EXTRACTED DATA below:
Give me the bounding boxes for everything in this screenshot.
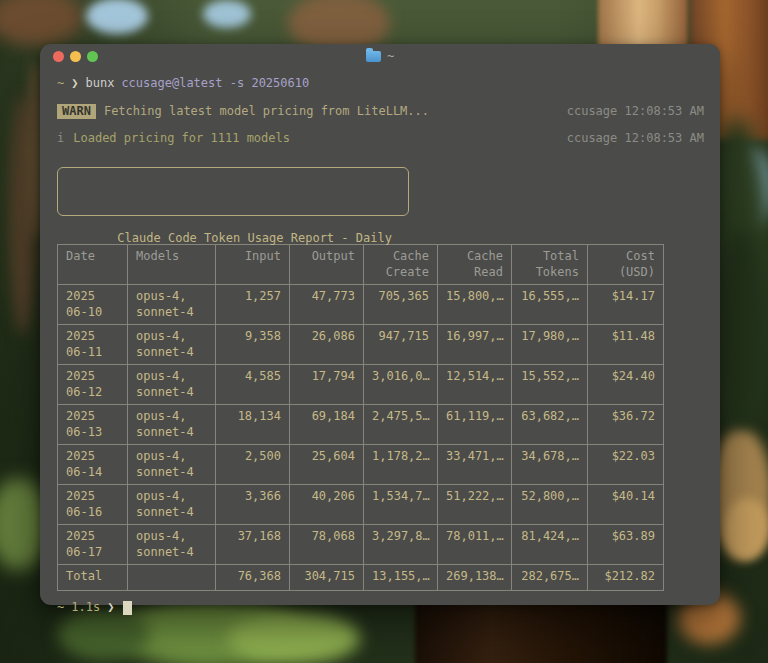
cell-cache-create: 3,297,8…: [364, 525, 438, 565]
cell-cost: $24.40: [588, 365, 664, 405]
command-text: bunx: [85, 76, 114, 91]
cell-input: 9,358: [216, 325, 290, 365]
prompt-arrow-icon: ❯: [107, 600, 114, 615]
cell-cache-read: 51,222,…: [438, 485, 512, 525]
cell-output: 69,184: [290, 405, 364, 445]
cell-output: 25,604: [290, 445, 364, 485]
cell-input: 76,368: [216, 565, 290, 591]
cell-total-tokens: 17,980,…: [512, 325, 588, 365]
usage-table: Date Models Input Output Cache Create Ca…: [57, 244, 664, 591]
log-source: ccusage: [567, 131, 618, 145]
cell-models: opus-4, sonnet-4: [128, 405, 216, 445]
wallpaper-canopy-blob: [0, 0, 83, 46]
cell-cost: $11.48: [588, 325, 664, 365]
cell-input: 18,134: [216, 405, 290, 445]
table-total-row: Total 76,368 304,715 13,155,… 269,138… 2…: [58, 565, 664, 591]
table-row: 2025 06-16 opus-4, sonnet-4 3,366 40,206…: [58, 485, 664, 525]
cell-cache-create: 13,155,…: [364, 565, 438, 591]
cell-output: 304,715: [290, 565, 364, 591]
cell-cost: $14.17: [588, 285, 664, 325]
warn-badge: WARN: [57, 104, 96, 119]
cell-output: 26,086: [290, 325, 364, 365]
cell-cache-create: 947,715: [364, 325, 438, 365]
command-args: ccusage@latest -s 20250610: [121, 76, 309, 91]
info-log-line: i Loaded pricing for 1111 models ccusage…: [57, 131, 704, 146]
table-row: 2025 06-14 opus-4, sonnet-4 2,500 25,604…: [58, 445, 664, 485]
report-title: Claude Code Token Usage Report - Daily: [117, 231, 392, 245]
cell-total-tokens: 16,555,…: [512, 285, 588, 325]
window-title-area: ~: [40, 49, 720, 63]
cell-models: opus-4, sonnet-4: [128, 285, 216, 325]
cell-output: 47,773: [290, 285, 364, 325]
cell-input: 1,257: [216, 285, 290, 325]
wallpaper-foliage-blob: [58, 608, 150, 660]
cell-input: 4,585: [216, 365, 290, 405]
cell-input: 37,168: [216, 525, 290, 565]
table-row: 2025 06-17 opus-4, sonnet-4 37,168 78,06…: [58, 525, 664, 565]
window-title: ~: [387, 49, 394, 63]
log-meta: ccusage 12:08:53 AM: [567, 104, 704, 119]
cell-models: opus-4, sonnet-4: [128, 525, 216, 565]
cell-total-tokens: 81,424,…: [512, 525, 588, 565]
table-row: 2025 06-13 opus-4, sonnet-4 18,134 69,18…: [58, 405, 664, 445]
cell-date: 2025 06-17: [58, 525, 128, 565]
command-line: ~ ❯ bunx ccusage@latest -s 20250610: [57, 76, 704, 91]
terminal-cursor[interactable]: [123, 601, 132, 615]
cell-output: 40,206: [290, 485, 364, 525]
col-header-cache-read: Cache Read: [438, 245, 512, 285]
terminal-content[interactable]: ~ ❯ bunx ccusage@latest -s 20250610 WARN…: [40, 68, 720, 615]
cell-total-tokens: 282,675…: [512, 565, 588, 591]
wallpaper-foliage-blob: [716, 228, 768, 428]
next-prompt-line: ~ 1.1s ❯: [57, 600, 704, 615]
cell-models: opus-4, sonnet-4: [128, 325, 216, 365]
log-time: 12:08:53 AM: [625, 131, 704, 145]
cell-cache-create: 1,178,2…: [364, 445, 438, 485]
cell-date: 2025 06-16: [58, 485, 128, 525]
cell-output: 78,068: [290, 525, 364, 565]
cell-cache-read: 16,997,…: [438, 325, 512, 365]
col-header-total-tokens: Total Tokens: [512, 245, 588, 285]
cell-cache-create: 2,475,5…: [364, 405, 438, 445]
cell-cache-create: 705,365: [364, 285, 438, 325]
prompt-arrow-icon: ❯: [71, 76, 78, 91]
col-header-cost: Cost (USD): [588, 245, 664, 285]
window-titlebar[interactable]: ~: [40, 44, 720, 68]
cell-input: 2,500: [216, 445, 290, 485]
warn-message: Fetching latest model pricing from LiteL…: [104, 104, 429, 119]
warn-log-line: WARN Fetching latest model pricing from …: [57, 104, 704, 119]
cell-total-label: Total: [58, 565, 128, 591]
cell-cache-read: 33,471,…: [438, 445, 512, 485]
cell-cost: $36.72: [588, 405, 664, 445]
cell-cache-read: 15,800,…: [438, 285, 512, 325]
cell-cache-read: 12,514,…: [438, 365, 512, 405]
wallpaper-dry-plants: [724, 498, 768, 560]
cell-total-tokens: 63,682,…: [512, 405, 588, 445]
cell-cost: $40.14: [588, 485, 664, 525]
cell-total-tokens: 34,678,…: [512, 445, 588, 485]
cell-total-tokens: 15,552,…: [512, 365, 588, 405]
cell-models: opus-4, sonnet-4: [128, 365, 216, 405]
cell-date: 2025 06-14: [58, 445, 128, 485]
info-message: Loaded pricing for 1111 models: [73, 131, 290, 146]
cell-input: 3,366: [216, 485, 290, 525]
report-title-box: Claude Code Token Usage Report - Daily: [57, 167, 409, 216]
cell-cache-read: 78,011,…: [438, 525, 512, 565]
cell-date: 2025 06-12: [58, 365, 128, 405]
prompt-cwd: ~: [57, 76, 64, 91]
cell-output: 17,794: [290, 365, 364, 405]
command-duration: 1.1s: [71, 600, 100, 615]
cell-date: 2025 06-11: [58, 325, 128, 365]
cell-models: [128, 565, 216, 591]
cell-cache-read: 61,119,…: [438, 405, 512, 445]
folder-icon: [366, 51, 381, 62]
cell-models: opus-4, sonnet-4: [128, 445, 216, 485]
log-time: 12:08:53 AM: [625, 104, 704, 118]
cell-cost: $63.89: [588, 525, 664, 565]
prompt-cwd: ~: [57, 600, 64, 615]
terminal-window: ~ ~ ❯ bunx ccusage@latest -s 20250610 WA…: [40, 44, 720, 605]
wallpaper-sky-patch: [86, 0, 148, 34]
cell-cache-create: 1,534,7…: [364, 485, 438, 525]
table-row: 2025 06-10 opus-4, sonnet-4 1,257 47,773…: [58, 285, 664, 325]
cell-total-tokens: 52,800,…: [512, 485, 588, 525]
cell-cost: $22.03: [588, 445, 664, 485]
End of EXTRACTED DATA.
ACTIVITY:
Each line of the data above must be repeated exactly, images excluded.

ANSWER SPACE:
Give me the bounding boxes for everything in this screenshot.
cell-cache-create: 3,297,8…: [364, 525, 438, 565]
cell-cost: $24.40: [588, 365, 664, 405]
command-text: bunx: [85, 76, 114, 91]
cell-input: 9,358: [216, 325, 290, 365]
prompt-arrow-icon: ❯: [107, 600, 114, 615]
cell-cache-read: 51,222,…: [438, 485, 512, 525]
cell-output: 69,184: [290, 405, 364, 445]
cell-output: 25,604: [290, 445, 364, 485]
cell-input: 76,368: [216, 565, 290, 591]
cell-total-tokens: 17,980,…: [512, 325, 588, 365]
usage-table: Date Models Input Output Cache Create Ca…: [57, 244, 664, 591]
log-source: ccusage: [567, 131, 618, 145]
cell-models: opus-4, sonnet-4: [128, 405, 216, 445]
wallpaper-canopy-blob: [0, 0, 83, 46]
cell-cost: $11.48: [588, 325, 664, 365]
cell-input: 18,134: [216, 405, 290, 445]
table-total-row: Total 76,368 304,715 13,155,… 269,138… 2…: [58, 565, 664, 591]
table-row: 2025 06-16 opus-4, sonnet-4 3,366 40,206…: [58, 485, 664, 525]
cell-cache-create: 13,155,…: [364, 565, 438, 591]
cell-output: 304,715: [290, 565, 364, 591]
cell-cost: $14.17: [588, 285, 664, 325]
warn-badge: WARN: [57, 104, 96, 119]
cell-output: 26,086: [290, 325, 364, 365]
cell-cache-create: 947,715: [364, 325, 438, 365]
command-args: ccusage@latest -s 20250610: [121, 76, 309, 91]
info-log-line: i Loaded pricing for 1111 models ccusage…: [57, 131, 704, 146]
table-row: 2025 06-14 opus-4, sonnet-4 2,500 25,604…: [58, 445, 664, 485]
report-title: Claude Code Token Usage Report - Daily: [117, 231, 392, 245]
cell-total-tokens: 16,555,…: [512, 285, 588, 325]
window-title-area: ~: [40, 49, 720, 63]
cell-models: opus-4, sonnet-4: [128, 285, 216, 325]
cell-output: 47,773: [290, 285, 364, 325]
cell-input: 1,257: [216, 285, 290, 325]
wallpaper-foliage-blob: [58, 608, 150, 660]
cell-input: 4,585: [216, 365, 290, 405]
cell-input: 37,168: [216, 525, 290, 565]
table-row: 2025 06-17 opus-4, sonnet-4 37,168 78,06…: [58, 525, 664, 565]
window-title: ~: [387, 49, 394, 63]
log-meta: ccusage 12:08:53 AM: [567, 104, 704, 119]
cell-models: opus-4, sonnet-4: [128, 525, 216, 565]
cell-total-tokens: 81,424,…: [512, 525, 588, 565]
table-row: 2025 06-13 opus-4, sonnet-4 18,134 69,18…: [58, 405, 664, 445]
cell-date: 2025 06-17: [58, 525, 128, 565]
command-line: ~ ❯ bunx ccusage@latest -s 20250610: [57, 76, 704, 91]
terminal-cursor[interactable]: [123, 601, 132, 615]
cell-output: 40,206: [290, 485, 364, 525]
col-header-cache-read: Cache Read: [438, 245, 512, 285]
terminal-content[interactable]: ~ ❯ bunx ccusage@latest -s 20250610 WARN…: [40, 68, 720, 615]
cell-total-tokens: 282,675…: [512, 565, 588, 591]
wallpaper-foliage-blob: [716, 228, 768, 428]
next-prompt-line: ~ 1.1s ❯: [57, 600, 704, 615]
cell-models: opus-4, sonnet-4: [128, 325, 216, 365]
log-time: 12:08:53 AM: [625, 131, 704, 145]
cell-cache-create: 1,178,2…: [364, 445, 438, 485]
cell-date: 2025 06-16: [58, 485, 128, 525]
cell-output: 78,068: [290, 525, 364, 565]
cell-cache-read: 16,997,…: [438, 325, 512, 365]
col-header-total-tokens: Total Tokens: [512, 245, 588, 285]
cell-cache-create: 2,475,5…: [364, 405, 438, 445]
cell-cache-create: 705,365: [364, 285, 438, 325]
prompt-arrow-icon: ❯: [71, 76, 78, 91]
col-header-cost: Cost (USD): [588, 245, 664, 285]
window-titlebar[interactable]: ~: [40, 44, 720, 68]
cell-input: 2,500: [216, 445, 290, 485]
warn-message: Fetching latest model pricing from LiteL…: [104, 104, 429, 119]
warn-log-line: WARN Fetching latest model pricing from …: [57, 104, 704, 119]
cell-total-label: Total: [58, 565, 128, 591]
cell-cache-read: 33,471,…: [438, 445, 512, 485]
cell-cost: $36.72: [588, 405, 664, 445]
cell-cache-read: 15,800,…: [438, 285, 512, 325]
cell-cache-read: 12,514,…: [438, 365, 512, 405]
wallpaper-dry-plants: [724, 498, 768, 560]
cell-total-tokens: 63,682,…: [512, 405, 588, 445]
cell-cost: $40.14: [588, 485, 664, 525]
cell-total-tokens: 34,678,…: [512, 445, 588, 485]
cell-total-tokens: 15,552,…: [512, 365, 588, 405]
cell-models: opus-4, sonnet-4: [128, 365, 216, 405]
cell-date: 2025 06-14: [58, 445, 128, 485]
info-message: Loaded pricing for 1111 models: [73, 131, 290, 146]
cell-input: 3,366: [216, 485, 290, 525]
report-title-box: Claude Code Token Usage Report - Daily: [57, 167, 409, 216]
cell-cache-read: 78,011,…: [438, 525, 512, 565]
cell-date: 2025 06-12: [58, 365, 128, 405]
prompt-cwd: ~: [57, 76, 64, 91]
cell-output: 17,794: [290, 365, 364, 405]
command-duration: 1.1s: [71, 600, 100, 615]
cell-date: 2025 06-11: [58, 325, 128, 365]
cell-models: [128, 565, 216, 591]
cell-cache-read: 61,119,…: [438, 405, 512, 445]
folder-icon: [366, 51, 381, 62]
cell-models: opus-4, sonnet-4: [128, 445, 216, 485]
log-time: 12:08:53 AM: [625, 104, 704, 118]
cell-cost: $63.89: [588, 525, 664, 565]
prompt-cwd: ~: [57, 600, 64, 615]
terminal-window: ~ ~ ❯ bunx ccusage@latest -s 20250610 WA…: [40, 44, 720, 605]
wallpaper-sky-patch: [86, 0, 148, 34]
cell-cache-create: 1,534,7…: [364, 485, 438, 525]
table-row: 2025 06-10 opus-4, sonnet-4 1,257 47,773…: [58, 285, 664, 325]
cell-total-tokens: 52,800,…: [512, 485, 588, 525]
cell-cost: $22.03: [588, 445, 664, 485]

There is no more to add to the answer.